Complément bibliographique | citer cet article

Même si l’on tend intuitivement à associer la vie à des organismes individuels - puisque ce sont les individus qui sont vivants - la continuité du vivant sur Terre exige davantage. En effet, la vie se maintient grâce à l’interaction de nombreux organismes qui fonctionnent collectivement et qui se partagent les ressources physiques et chimiques de leur environnement.
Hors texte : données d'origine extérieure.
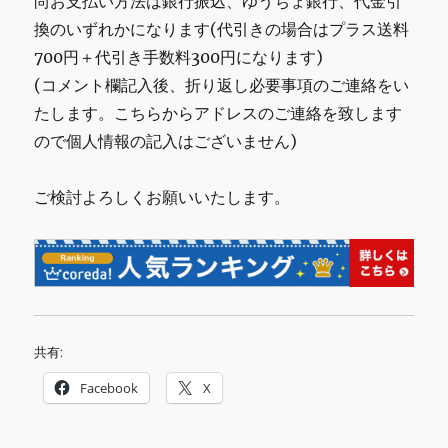
尚お支払い方法は銀行振込、ゆうちょ銀行、代金引
換のいずれかになります(代引きの場合はプラス送料
700円＋代引き手数料300円になります)
(コメント欄記入後、折り返し必要事項のご連絡をい
たします。こちらからアドレスのご連絡を致します
ので個人情報の記入はございません)
ご検討よろしくお願いいたします。
共有:
Facebook
X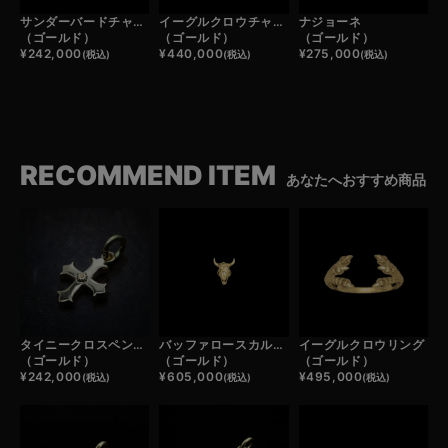
サンダーバードチャーム
イーグルクロウチャーム
ナジョーネ
（ゴールド）
（ゴールド）
（ゴールド）
¥
242,000
¥
440,000
¥
275,000
(税込)
(税込)
(税込)
RECOMMEND ITEM
あなたへおすすめ商品
タイニークロスペンダントトップ
バッファロースカルフェザーヘッド
イーグルクロウリング
（ゴールド）
（ゴールド）
（ゴールド）
¥
242,000
¥
605,000
¥
495,000
(税込)
(税込)
(税込)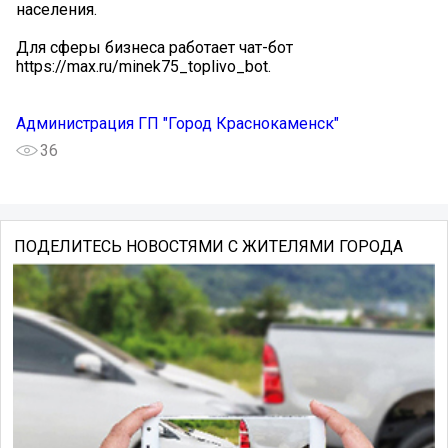
населения.
Для сферы бизнеса работает чат-бот
https://max.ru/minek75_toplivo_bot.
Администрация ГП "Город Краснокаменск"
36
ПОДЕЛИТЕСЬ НОВОСТЯМИ С ЖИТЕЛЯМИ ГОРОДА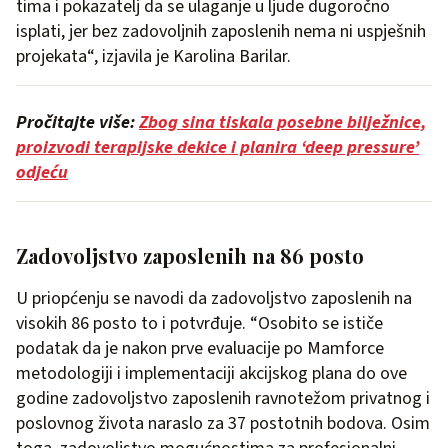
tima i pokazatelj da se ulaganje u ljude dugoročno
isplati, jer bez zadovoljnih zaposlenih nema ni uspješnih
projekata“, izjavila je Karolina Barilar.
Pročitajte više:
Zbog sina tiskala posebne bilježnice,
proizvodi terapijske dekice i planira ‘deep pressure’
odjeću
Zadovoljstvo zaposlenih na 86 posto
U priopćenju se navodi da zadovoljstvo zaposlenih na
visokih 86 posto to i potvrđuje. “Osobito se ističe
podatak da je nakon prve evaluacije po Mamforce
metodologiji i implementaciji akcijskog plana do ove
godine zadovoljstvo zaposlenih ravnotežom privatnog i
poslovnog života naraslo za 37 postotnih bodova. Osim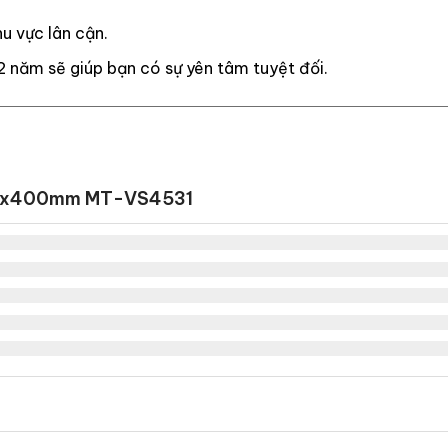
u vực lân cận.
2 năm sẽ giúp bạn có sự yên tâm tuyệt đối.
400x400mm MT-VS4531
En tant que support à la continuité du vivant, tout écosystème se caractérise 1) par une structure (définie par le biotope, ou milieu physique, et la biocénose, ou assemblage d’espèces présentes en un lieu défini) ; 2) par un ensemble de processus dont la fonction est de promouvoir des flux d’énergie et de matière dans le système. Ces flux entretiennent les cycles biogéochimiques essentiels à la vie. Dans sa plus simple expression, un écosystème se compose d’au moins deux espèces : l’une qui produit sa propre nourriture à partir de composés inorganiques présents dans le biotope (typiquement : par photosynthèse), et l’autre qui assure la décomposition des déchets produits par la première. Le troisième ingrédient est toujours la présence d’un milieu fluide (eau, air, ou les deux à la fois). L’homme exprime une préférence pour les écosystèmes dont la composition comporte beaucoup plus que deux espèces. Ceci conduit à de nombreux débats de société sur la biodiversité et sur le patrimoine naturel.
Un écosystème n'a pas de dimension aisément définissable, et ne peut être en cela confondu avec le biome, ou domaine bioclimatique. Le climat, en effet, reste le facteur le plus influent dans la répartition des formes du vivant, et la règle de similitude climatique permet de classer les biomes de la planète suivant un double gradient de température (de l’équateur vers les pôles) et de pluviométrie (du sec vers l’humide). La notion de biome repose ainsi sur le principe selon lequel des espèces sans parenté génétique exercent la même fonction écosystémique (pollinisation, prédation, etc.) dans des espaces géographiques différents, sur des continents différents. Cette matrice température / pluviométrie permet de découper la Terre en 17 biomes (forêt tempérée, toundra, etc.). Le biome est donc approximativement cartographiable ; l’écosystème beaucoup moins. L’écosystème met l’accent sur une unité d’action plus qu’une unité de lieu. Ce qui assemble ou apparente les espèces d’une biocénose, ce sont les chaînes trophiques : la dynamique de l’écosystème repose sur les interactions que sont la prédation, la symbiose, la reproduction, avec des conséquences, par exemple, en matière d’épidémiologie.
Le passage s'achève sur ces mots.